Saturday, October 20, 2007
Federal Obscenity Trial in Phoenix
The FBI ordered some sexually-explicit DVDs from a website; the DVDs were duly shipped from Phoenix to Virginia. The Phoenix distributors are now on trial for four of the DVDs, which the government maintains are obscene. Adult Video News (not safe for work!) has been providing accounts of the trial, and I have to say, they are fascinating. The report from October 17 (not work safe, remember) charts the jury selection last Tuesday -- 12 jurors and three alternates, who had to be sufficiently familiar with Phoenix at the time of the DVD mailings to be credible judges of what would violate Phoenix community standards, which are key to the Miller test that provides standards for what qualifies as obscene. One potential juror, a libertarian, asserted his belief that jurors were allowed to judge the facts as well as the law, but agreed that he could follow the judge's instructions. One potential juror claimed that she would be unable to watch the videos at issue. The same day also saw the dismissal of all charges against the producer of the DVDs, who was accused of sending them to the Phoenix store that allegedly sent them on to Virginia -- the government needs his testimony about the origin of the DVDS in their case against the retailers, but with charges pending against him, he could withhold that testimony on the grounds that it would amount to compelled self-incrimination. Whew. The last hour of Tuesday's courtroom activity was devoted to watching part of one of the four DVDs. Each of the jurors (and the judge) has their own personal monitor; there's also a large screen version for all the spectators. (Didn't a defendant in another federal obscenity case memorably note that the only people who would be forced to watch his videos would be the jurors in his trial?)

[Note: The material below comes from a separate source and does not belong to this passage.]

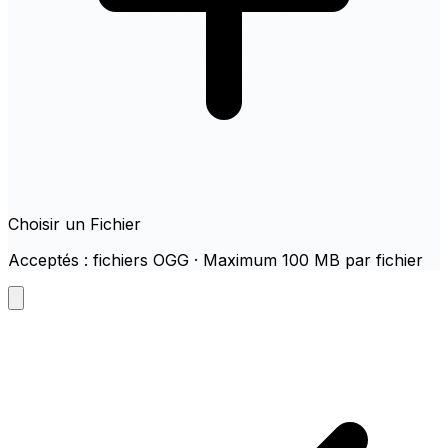
Choisir un Fichier
Acceptés : fichiers OGG · Maximum 100 MB par fichier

If anything, things got more interesting on Thursday (here's AVN's October 18 report). It was learned that the reason that the DVDs were ordered via the Phoenix retailer as opposed to the California-based producer is good old-fashioned forum-shopping: the feds did not want to try an obscenity case in LA County. The display of the videos continued, and it seems as if the four DVDs have to be shown in their entirety at the trial: another element of the Miller test is that two of the three conditions that must be met for a work to be legally obscene involve the work "being considered as a whole." These hardcore DVDs have "extra" segments that might take some of the edge off the nastiness that the feds hope will shock the Phoenix jury into a conviction. Here's the description (some fairly explicit language ahead) from AVN's correspondent, Mark Kernes:
Among other things, the extras showed Audrey and Otto preparing for their scene, setting up the giant plastic dildo that would be shoved up her ass, discussing how the d.p. with Rick would be choreographed, and perhaps most importantly, letting the audience know that she and Otto were married. They showed director Jim Powers relating his conception of the video as a whole, explaining how the Cindy Crawford scene might seem familiar because it was essentially a restaging of a scene from Filthy Things 1 which Powers felt hadn't come off just as he'd planned, so he wanted to try it again. They showed him discussing the impending sex with various performers, giving suggestions as to how it should be staged, and expanding the audience's point of view to show some of what goes on behind the scenes as the sex is being performed for the camera. In all, they put an artistic frame around the entire production ... and if it's art, it's not obscene.On the third day, the jury sent a note to the judge, apparently asking if they had to watch all four DVDs in their entirety. Th trial resumes on Tuesday.